U.S. Steps Up Its Effort Against a European System of Fees on Airline Emissions


The United States has stepped up pressure to prevent Europe from charging foreign airlines for greenhouse gas emissions when they take off and land there.

Yet even as authorities in the United States seek to build support against the European system, some major carriers in the United States have started taking steps to comply with the rules, which take effect in 2012. Participating now will enable airlines to avoid paying most of the cost of permits for their carbon emissions for years to come.

The law, which European Union governments approved two years ago, represents the boldest attempt by Europe to push other parts of the world to adopt its standards for controlling greenhouse gases. It has prompted bitter criticism from the airline industry in Europe and abroad, especially from carriers in the United States.

Under the law, airlines would not be charged for 85 percent of the cost of permits needed to cover their emissions until the end of the decade. Still, compliance would cost the industry at least 2.4 billion euros, or about $3 billion, a year, according to the International Air Transport Association, a trade group. It said much of the cost would be passed on to travelers in higher ticket prices.

To supplement the initial allocation, airlines would be able to buy the additional permits they need directly from European Union governments or on so-called carbon markets, which are based largely in Europe. The business, also known as cap and trade, was worth about $140 billion last year.

Heavy industries like cement and steel have had to comply with cap and trade rules since 2005.

European Union authorities had been optimistic that President Obama would take a fresh look at the Bush administration’s opposition to the system.

But in recent days, the United States, Canada and Mexico have urged the International Civil Aviation Organization, an influential United Nations body, to pass a resolution stating that countries “seeking to implement an emissions trading system that applies to other contracting states’ aircraft operators” do so only “on the basis of mutual agreement.”

In a copy of the submission seen by The International Herald Tribune, the United States, Canada and Mexico acknowledged that pressure was increasing to establish international rules on aviation emissions.

But they said there was “no consensus on such a global approach at this time,” adding that disagreement remained among countries on “the application of one state’s emissions trading system to another state’s airlines.”

If agreed upon, the resolution would be nonbinding.

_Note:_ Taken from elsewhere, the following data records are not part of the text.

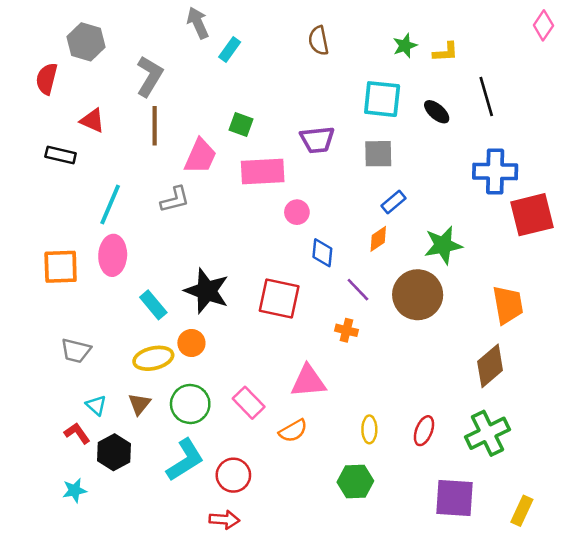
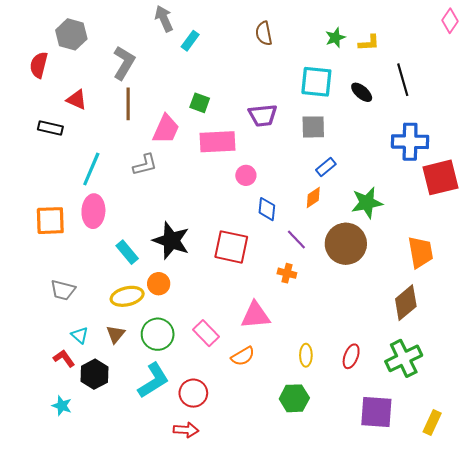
cyan star: (75, 490) -> (62, 406), turned 30

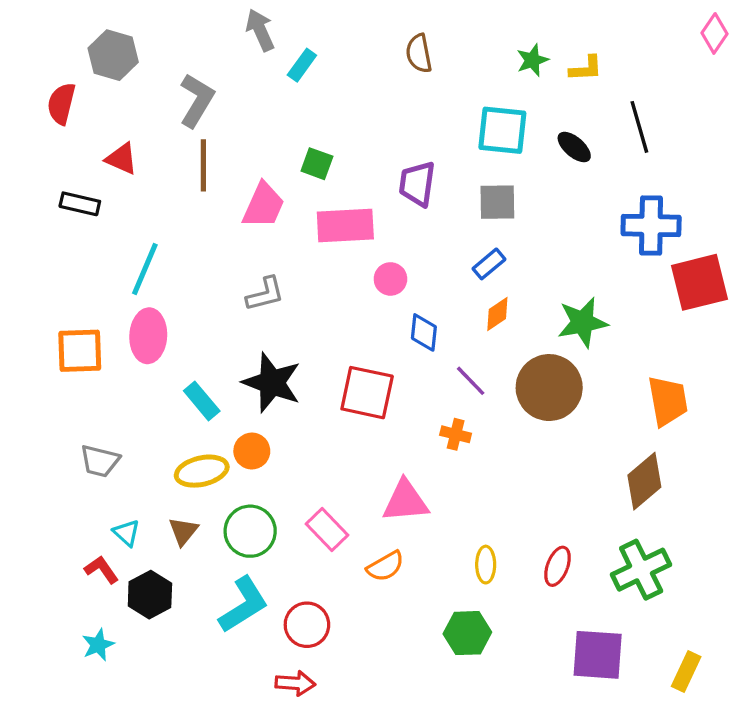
purple trapezoid: (263, 115) -> (417, 184), turned 104
gray L-shape: (145, 165) -> (265, 294), moved
blue rectangle: (326, 167) -> (489, 264), moved
cyan star: (62, 406) -> (98, 645), turned 30

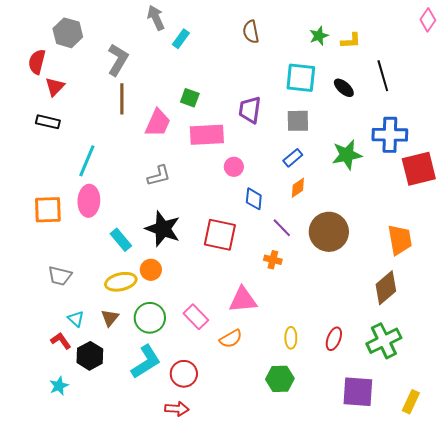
red triangle: (122, 159) -> (55, 87), moved, turned 50
green star: (583, 322) -> (347, 155), moved

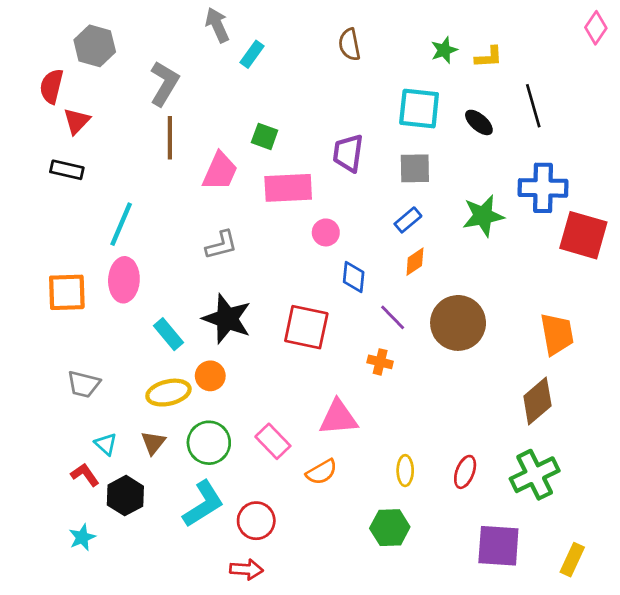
red square: (419, 169) -> (583, 235), turned 30

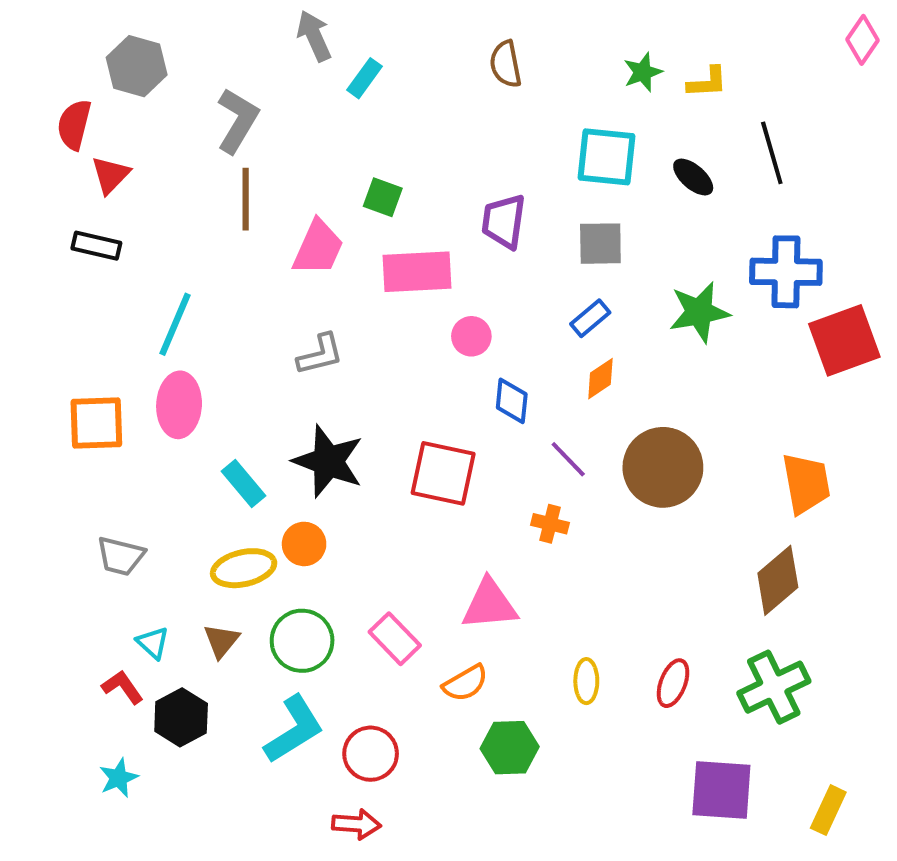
red square: (583, 235) -> (844, 340), turned -36
green hexagon: (390, 528) -> (510, 748), moved

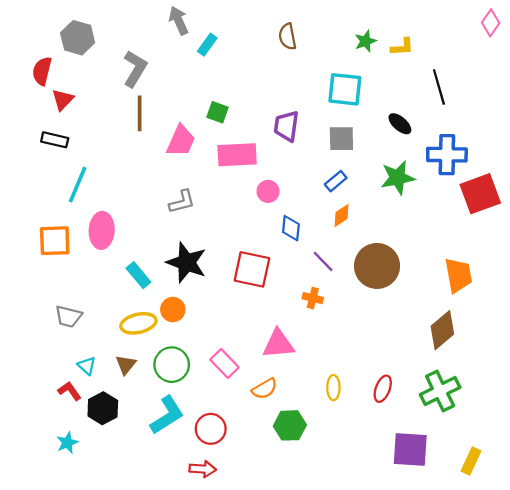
black ellipse: (693, 177) -> (400, 124), moved
cyan line: (175, 324) -> (78, 185), moved

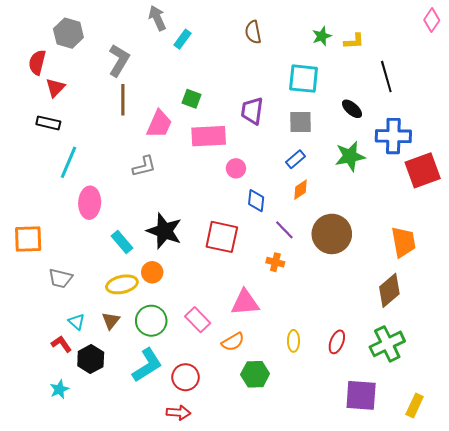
gray L-shape: (182, 202) -> (144, 166), moved
orange square: (55, 241) -> (28, 239), moved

But it would add to international pressure on Europe to at least delay the start of its system.

Julie Oettinger, an assistant administrator at the Federal Aviation Administration, said, “Our hope is that the language we provided can gain global acceptance, and serve as a middle option that is acceptable to the European Union as well as countries that oppose inclusion of their carriers” in the European system.

Such resolutions “have a political weight behind them,” Ms. Oettinger said by e-mail Thursday.

Connie Hedegaard, the European Union commissioner for climate action, said on Thursday that the United States had effectively demanded a “veto right over what measures states can take to limit the climate impacts of aviation.”

That, Ms. Hedegaard said, was “obviously a recipe for continued global inaction and not what we need to move this agenda forward in a positive and constructive way.”

She said it was wrong for the United States “to seek to put up barriers for others” when it had not yet even enacted any legislation of its own.

Ms. Hedegaard added that changing the start date would require the law to be revised by European Union legislators.

Other officials said they were determined to proceed with the plan because emissions from airlines had shot up in the last 20 years as access to air transport had spread. International aviation was left out of the Kyoto Protocol, while most other industrial sectors in developed countries had been included.

Ms. Oettinger of the F.A.A. said the Obama administration “is committed to addressing climate change, including emissions from international aviation.” She said the United States was seeking agreement at the International Civil Aviation Organization “on a more ambitious global goal” of carbon-neutral growth by 2020, using 2005 as the baseline.

Participation by United States carriers has always been critical to the system’s success, since without them, European carriers could argue that they faced too much of a competitive disadvantage.

“If European airlines were alone in the scheme, they would fight it tooth and nail,” said David Henderson, a spokesman for the Association of European Airlines.

United, American, Continental and other airlines have submitted monitoring plans to British authorities and had these approved, and are expected to apply for the free allocation, according to European Union officials.

At the same time, United, Continental and American are challenging the system at the High Court in London. Led by the Air Transport Association of America, the airlines complained that the measures were adopted without the agreement of other countries and were contrary to the principle that countries had sovereignty over their airspace. The airlines also said the measures constituted an improper tax or charge.

In May, the High Court announced that it would refer the case to the European Court of Justice, the bloc’s highest tribunal, on the grounds that the challenge raised questions about the wider European Union law.